On attendait impatiemment Re Orso, créé à l’Opéra Comique le 19 mai 2012. En premier lieu, parce que les représentations programmées en 2011 avaient été annulées. En second lieu, parce qu’il s’agit du premier « véritable » opéra de Marco Stroppa (né en 1959), auteur de deux opéras radiophoniques au début des années 1990. Le sujet attisait de surcroît la curiosité : le livret de Catherine Ailloud-Nicolas et Giordano Ferrari, adaptation d’une fable d’Arrigo Boito (dernier librettiste de Verdi et compositeur de Mefistofele) met en scène le Roi Ours, despote sanguinaire que taraude la voix de sa conscience. Celle-ci est incarnée par un Ver, symbole du peuple qui survit au tyran.
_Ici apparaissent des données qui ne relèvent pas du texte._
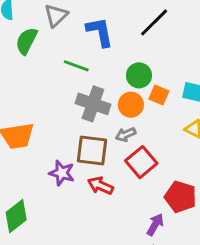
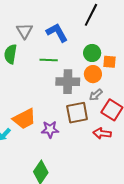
purple star: (62, 173) -> (50, 129), moved
red arrow: (101, 186) -> (102, 133), moved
On comprend qu’une année supplémentaire ait été nécessaire à l’élaboration de l’opéra, tant il foisonne de détails minutieusement réglés, établis de concert par les différents collaborateurs. Le livret captive par sa richesse sémantique, poétique et phonétique. La mise en scène de Richard Brunel, dans un cadre à la fois sobre et évocateur, est magnifiée par les éclairages de Laurent Castaingt qui sculptent l’espace, renforcent le relief des corps et des décors. Les mouvements des quatre chanteurs et quatre acteurs, superbement dirigés, s’apparentent parfois à une chorégraphie (saluons ici la contribution décisive de Thierry Thieû Niang). Quant à la réalisation informatique de Carlo Laurenzi pour l’Ircam, elle occupe une place essentielle dans la dramaturgie. Diffusant des sons de synthèse, elle amplifie aussi les voix afin de permettre une large palette d’expressions et d’intensités. Par ailleurs, elle les transforme en temps réel, créant une ambiguïté sur l’identité des personnages et leur localisation. Si l’Ensemble Intercontemporain dirigé par Susanna Mälkki domine la première partie (« Ours vivant »), c’est sur la musique électronique que repose la seconde (« Ours mort »). Comme les autres partitions de Stroppa, Re Orso témoigne de son imagination sonore dans l’association de l’informatique et des sons acoustiques. Empruntant certains effets au jazz et au tango, souvent percutante et saccadée, l’écriture instrumentale est tout aussi inventive : douze musiciens seulement, mais une diversité dans les modes de jeux et combinaisons de timbres qui donne l’illusion de démultiplier l’effectif.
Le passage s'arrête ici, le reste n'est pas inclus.